Diversification, timing, and deep capital are critical to managing risk in drug discovery
According to Lanthaler, with high-risk investment stakes, diversification and portfolio thinking are essential.
"Even the most rigorous scientific due diligence can't fully anticipate what might go wrong in drug development — often, only the data from the final stages of clinical trials provides clarity."
Timing, therefore, becomes a critical factor: you need to decide whether to stay through the next risk milestone or exit beforehand.
"That decision is more constrained in private investments, but in public markets, it's easier to step back and wait for the next data point."

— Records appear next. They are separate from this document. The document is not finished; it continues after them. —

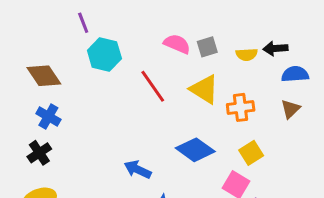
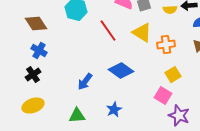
blue diamond: (195, 150) -> (121, 71), moved
blue arrow: (138, 169) -> (85, 82), moved, turned -78

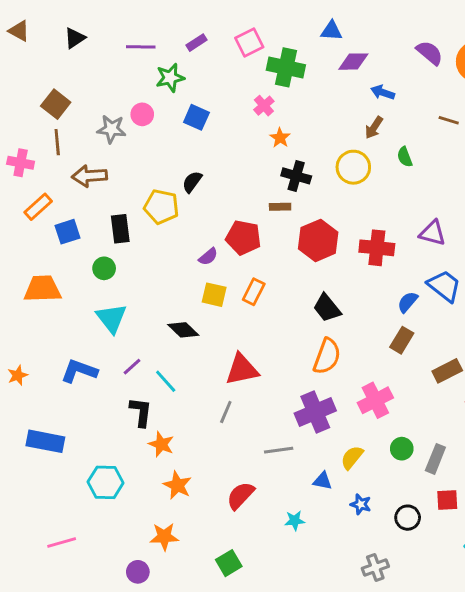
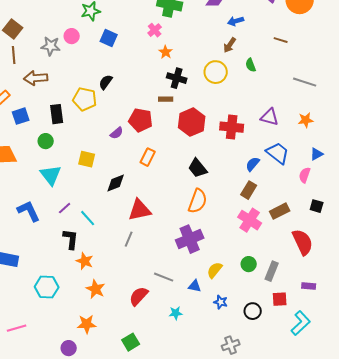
blue arrow: (383, 92) -> (236, 21), turned -35
yellow square: (214, 295) -> (87, 159), moved
black diamond: (183, 330) -> (116, 183), moved, turned -65
blue L-shape: (79, 371) -> (29, 211), turned 45
pink cross: (375, 400) -> (250, 220), moved, turned -30
gray line: (279, 450) -> (164, 277), moved, turned 30

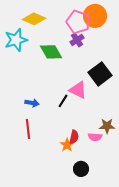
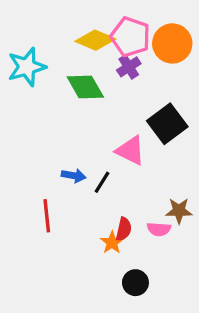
orange circle: (95, 16) -> (172, 43), moved
yellow diamond: (34, 19) -> (95, 40), moved
black line: (63, 101) -> (102, 182), moved
blue arrow: (32, 103) -> (74, 176), moved

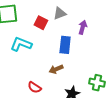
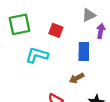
gray triangle: (60, 13) -> (89, 15), moved

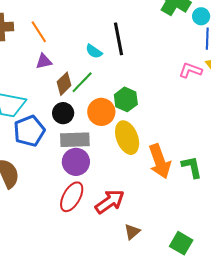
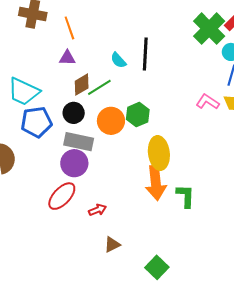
yellow ellipse: (127, 138) -> (159, 153), moved
red arrow: (110, 202) -> (98, 210), size x0.6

Lanthaler emphasises the importance of spreading risk:
"No one is omniscient enough to foresee every outcome. If you can't fund a broad enough portfolio to hedge against some failures, it becomes incredibly stressful. Failures will happen."
He also points out the opportunity at later stages of development:
"When I talk about the stage of investment, there can be excellent opportunities right before a product launch. Early investors sometimes lose patience; by then, they might be willing to exit. So investing at the market-launch stage or during commercialisation can be very attractive."

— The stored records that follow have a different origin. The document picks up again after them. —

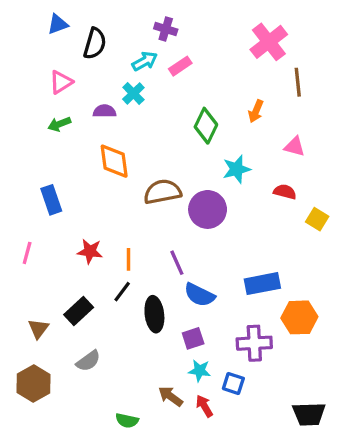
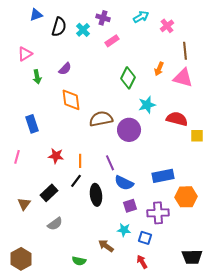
pink cross: (269, 42) -> (167, 26), size x0.6
cyan arrow: (145, 61) -> (141, 17), moved
pink triangle: (61, 82) -> (25, 54), moved
cyan cross: (133, 93) -> (83, 30), moved
purple semicircle: (104, 111) -> (65, 69), turned 136
green arrow: (59, 124) -> (37, 77), turned -80
pink triangle: (295, 147) -> (183, 78), moved, size x1.5
red semicircle: (285, 192) -> (177, 119), size x1.5
yellow square: (317, 219) -> (197, 136), turned -32
purple square: (193, 338) -> (130, 206), moved
brown hexagon: (34, 383) -> (21, 259), moved
red arrow: (204, 406) -> (142, 262), moved

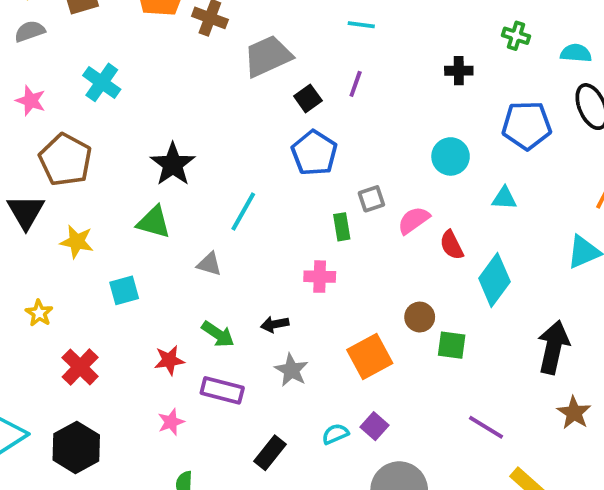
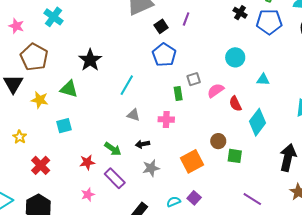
black cross: (459, 71) -> (240, 13), turned 32
blue pentagon: (527, 125) -> (269, 22), moved
green triangle: (154, 222) -> (69, 89), moved
gray triangle: (209, 264) -> (134, 115), moved
gray star: (291, 370) -> (151, 168), turned 30
purple rectangle: (222, 390) -> (115, 178), turned 30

At the same time, Lanthaler's mandate at Wlanholding focuses on cutting-edge science:
"Our edge lies in backing 'best-in-class' or 'first-in-class' seed science.

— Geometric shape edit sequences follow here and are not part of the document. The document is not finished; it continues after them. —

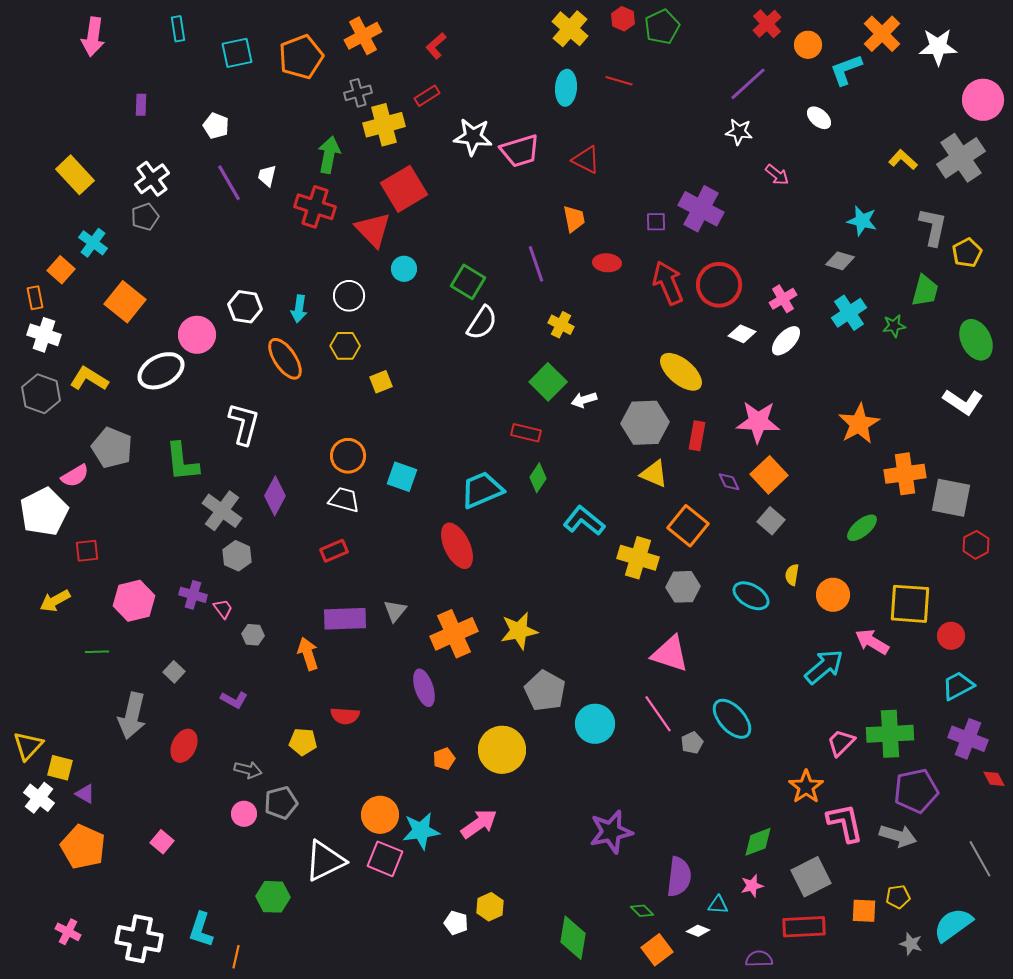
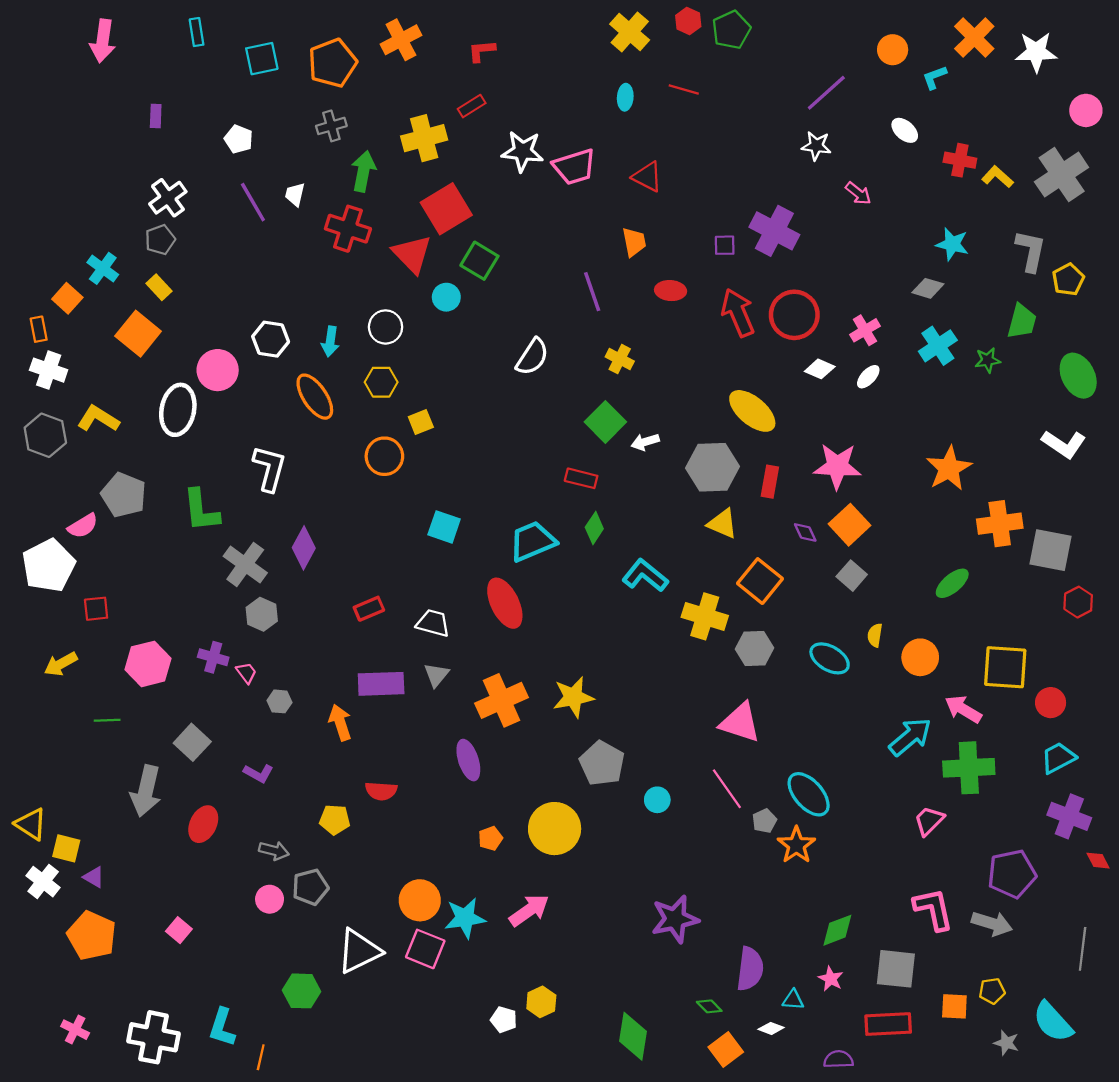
red cross: (767, 24) -> (960, 160), moved, turned -36
red L-shape: (436, 46) -> (482, 51), turned 36
cyan L-shape: (846, 70) -> (935, 77), size x0.7
cyan ellipse: (566, 88) -> (625, 97), size x0.7
gray cross: (358, 93) -> (331, 126), moved
pink circle: (983, 100) -> (1086, 110), size x0.7
yellow rectangle: (75, 175) -> (159, 287), moved, size x0.6
green square: (468, 282) -> (479, 261), moved
white ellipse: (786, 341) -> (868, 377), size x0.7
white ellipse: (161, 371) -> (178, 410), turned -51
orange circle: (348, 456) -> (384, 456), moved
white trapezoid: (344, 500) -> (433, 623), moved
gray square: (174, 672) -> (192, 742), size x1.5
cyan circle: (595, 724) -> (657, 800), size x0.6
green cross: (890, 734) -> (969, 768), moved
yellow triangle: (28, 746) -> (31, 824), turned -40
orange star: (806, 787) -> (796, 845), moved
gray line: (980, 859) -> (1083, 949), turned 36
gray square: (811, 877) -> (896, 969), turned 33
pink star: (752, 886) -> (831, 979), turned -30
cyan semicircle: (953, 925) -> (1053, 1022), turned -96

But we also need the capital to keep investing at least through Series B—otherwise early investors get diluted into oblivion. Those seemingly small initial investments of €250,000 or $250,000 can turn into a €2 to 3 million commitment if you follow on through Series B."
He does however note that. while there are plenty of matching funds available, but what's missing is enough private, first-dollar Seed investors to get things started.
Strategic investment diversification
Wlanholding's investment portfolio reflects a strategic blend of cutting-edge biotech innovation and sustainability.
Proxygen
Proxygen is a biotechnology company specialising in the field of targeted protein degradation (TPD). It is developing "molecular glue degraders" that harness the body's own protein-disposal machinery to eliminate disease-causing proteins. By doing so, Proxygen aims to tackle diseases (such as certain cancers, neurodegenerative conditions, and more) that have been traditionally considered "undruggable" or difficult to treat with standard therapies.
Solgate
Solgate discovers and develops novel therapies by targeting solute carrier (SLC) transporters — a family of membrane proteins responsible for transporting critical molecules like nutrients, metabolites, and ions across cell membranes.
By harnessing advanced drug discovery techniques, the company aims to modulate the function of these often overlooked transporters, opening new avenues to treating a wide range of diseases, including metabolic, oncological, and neurological disorders.
Pexxes
Pexxes focused on antibody therapies to treat chronic diseases in pets: dogs, cats, and horses.
Providing proof of diversification, Lanthaler also invests in sustainable data storage company Cerabyte, and maker of organic detergents and cleaning products, Planet Pure.
In biotech's brutal landscape of long timelines and high failure rates, Lanthaler's strategy—betting early on breakthrough science, doubling down with capital, and timing exits with precision—shows how to turn risk into reward.